I celebrated my first Ash Wednesday as a priest at Carlo Forlanini Hospital in Rome. As I was going to the patients’ rooms to distribute ashes, a nurse carrying a tray of medicine approached me, “Father, could you give me ashes?” I said, “Yes, of course.” And I proceeded with the formula, “Remember you are dust, and unto dust you will return” and I put ashes on her forehead, which she seemed to receive very devoutly.
When I was finished, she said, “Sì, padre, è vero. La vita è una fregatura. Si muore e tutto è finito.” “Yes, father, it’s true. Life is a rip-off. You die and it’s all over.” I quietly laughed to myself and thought, “She just doesn’t get it. She somehow missed the boat on eternal life.”

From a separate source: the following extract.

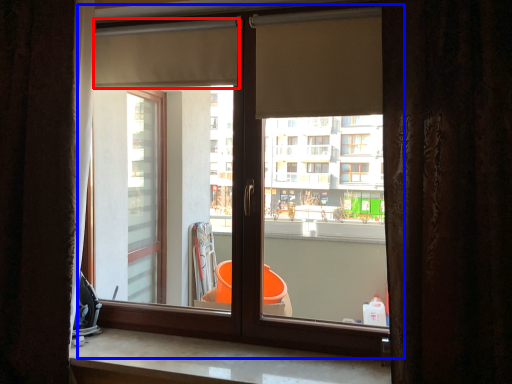 Question: Which object is further to the camera taking this photo, shutter (highlighted by a red box) or window (highlighted by a blue box)?

Choices:
 (A) shutter
 (B) window

Answer: (A)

Over the years, actually, every Ash Wednesday and beginning of Lent I think of that nurse who didn’t get it. In a strange way, she has become a reminder to me to ask myself a question, “Do I really get it? Do I really remember and know what is happening in this holy season?” She’s a reminder to me not to give myself a pass on those questions.
It’s about death—unto dust you shall return. It’s about sin—repent and believe. We must know our mortality and our sinfulness but not to stay stuck there. When we really know our sin and our death, then we can know and embrace Jesus Christ who is our forgiveness and our life. When we know ourselves as broken and fragile, we can also know ourselves as transformed by the one who “stretched out his hands as he endured his Passion, so as to break the bonds of death and manifest the resurrection.”